La suerte de besar

Ajedrecista o Agustina de Aragón

Mercè Marrero Fuster

Mercè Marrero Fuster

Lo que está sucediendo tras la entrada en vigor de la norma del ‘solo es sí es sí’ se percibe como una banalización de la vida pública y como una falta de seriedad a la hora de tratar un tema prioritario para la sociedad.

Varios compañeros de mi trabajo son buenos ajedrecistas. Jamás les he visto delante de un tablero ni hemos hablado sobre el tema, pero lo sé. A la hora de afrontar un problema complejo, sopesan todas las posibilidades. Qué pasará si hago esto o cómo reaccionará si digo aquello. El resultado es que son grandes gestores y que trabajar a su lado es un lujo porque su manera de resolver conflictos o de abordar cuestiones del día a día jamás es evidente.

Mi psicólogo, a quien amo, cree que debería calmar mi instinto Agustina de Aragón. Al contrario de un buen ajedrecista, yo saco los cañones y me pongo el sosiego por montera.

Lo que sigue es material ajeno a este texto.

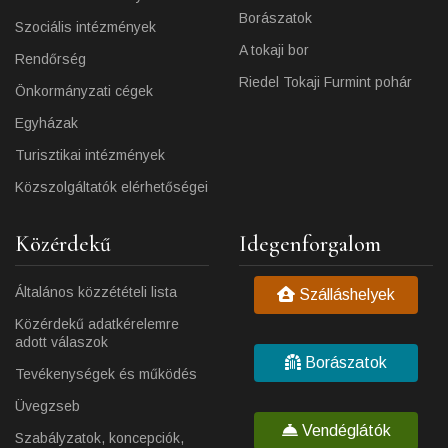
Borászatok
Szociális intézmények
A tokaji bor
Rendőrség
Riedel Tokaji Furmint pohár
Önkormányzati cégek
Egyházak
Turisztikai intézmények
Közszolgáltatók elérhetőségei
Közérdekű
Idegenforgalom
Általános közzétételi lista
Szálláshelyek
Közérdekű adatkérelemre
adott válaszok
Borászatok
Tevékenységek és működés
Üvegzseb
Vendéglátók
Szabályzatok, koncepciók,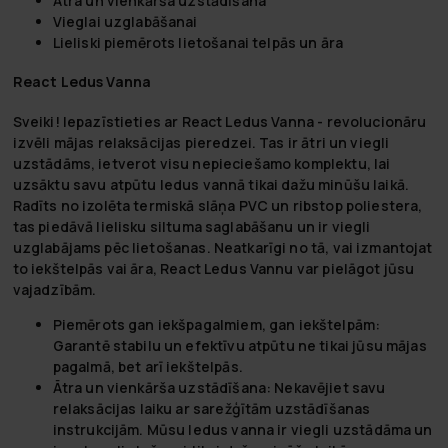
Ātra un vienkārša uzstādīšana
Vieglai uzglabāšanai
Lieliski piemērots lietošanai telpās un āra
React Ledus Vanna
Sveiki! Iepazīstieties ar React Ledus Vanna - revolucionāru
izvēli mājas relaksācijas pieredzei. Tas ir ātri un viegli
uzstādāms, ietverot visu nepieciešamo komplektu, lai
uzsāktu savu atpūtu ledus vannā tikai dažu minūšu laikā.
Radīts no izolēta termiskā slāņa PVC un ribstop poliestera,
tas piedāvā lielisku siltuma saglabāšanu un ir viegli
uzglabājams pēc lietošanas. Neatkarīgi no tā, vai izmantojat
to iekštelpās vai āra, React Ledus Vannu var pielāgot jūsu
vajadzībām.
Piemērots gan iekšpagalmiem, gan iekštelpām:
Garantē stabilu un efektīvu atpūtu ne tikai jūsu mājas
pagalmā, bet arī iekštelpās.
Ātra un vienkārša uzstādīšana:
Nekavējiet savu
relaksācijas laiku ar sarežģītām uzstādīšanas
instrukcijām. Mūsu ledus vanna ir viegli uzstādāma un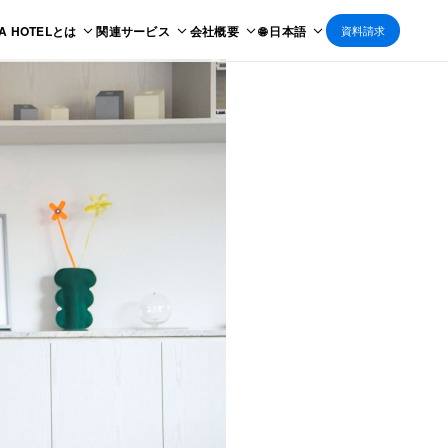
 A HOTELとは
関連サービス
会社概要
🌐 日本語
資料請求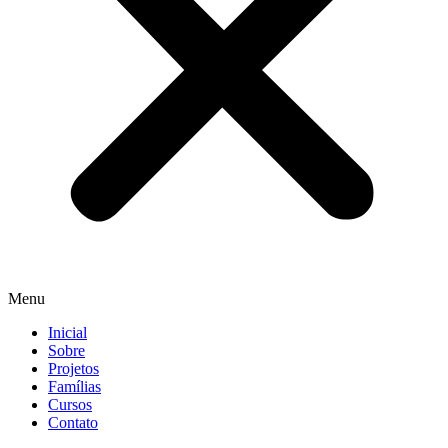
Menu
Inicial
Sobre
Projetos
Famílias
Cursos
Contato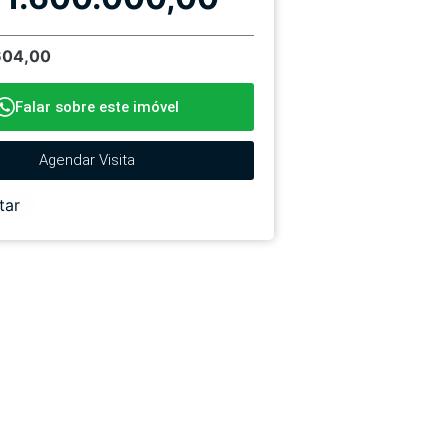
604,00
Falar sobre este imóvel
Agendar Visita
tar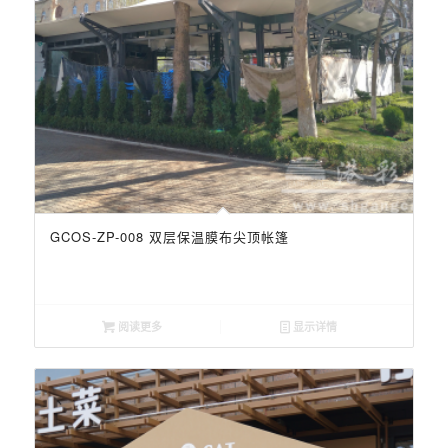
GCOS-ZP-008 双层保温膜布尖顶帐篷
阅读更多
显示详情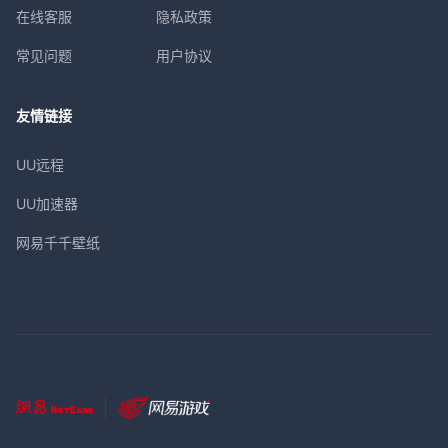
在线客服
隐私政策
常见问题
用户协议
友情链接
UU远程
UU加速器
网易千千壁纸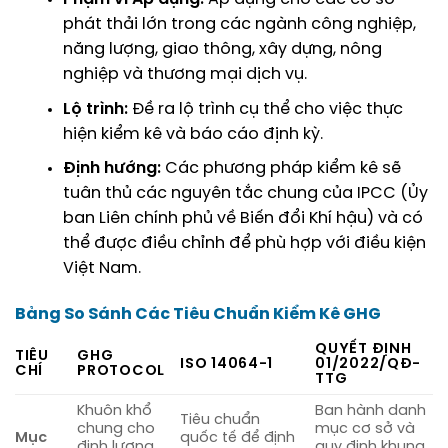
phát thải lớn trong các ngành công nghiệp,
năng lượng, giao thông, xây dựng, nông
nghiệp và thương mại dịch vụ.
Lộ trình:
Đề ra lộ trình cụ thể cho việc thực
hiện kiểm kê và báo cáo định kỳ.
Định hướng:
Các phương pháp kiểm kê sẽ
tuân thủ các nguyên tắc chung của IPCC (Ủy
ban Liên chính phủ về Biến đổi Khí hậu) và có
thể được điều chỉnh để phù hợp với điều kiện
Việt Nam.
Bảng So Sánh Các Tiêu Chuẩn Kiểm Kê GHG
QUYẾT ĐỊNH
TIÊU
GHG
ISO 14064-1
01/2022/QĐ-
CHÍ
PROTOCOL
TTG
Khuôn khổ
Ban hành danh
Tiêu chuẩn
chung cho
mục cơ sở và
Mục
quốc tế để định
định lượng
quy định khung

Soy la evidencia personificada. Un auténtico desastre. En el ámbito de la política son necesarias figuras de ajedrecistas. Conozco a una mujer que es una flecha incidiendo en políticas públicas. Estudia las normas, analiza sus posibles interpretaciones y es especialista en hacer el trabajo de una hormiguita. Se pasa media vida en Madrid, hablando con unos y otros, preguntado a expertos, explicando las necesidades de los colectivos a quien desea que protejan las normas aún no publicadas, seduciendo con sus argumentos y llegando a consensos. No querría jugar jamás con ella una partida de ajedrez.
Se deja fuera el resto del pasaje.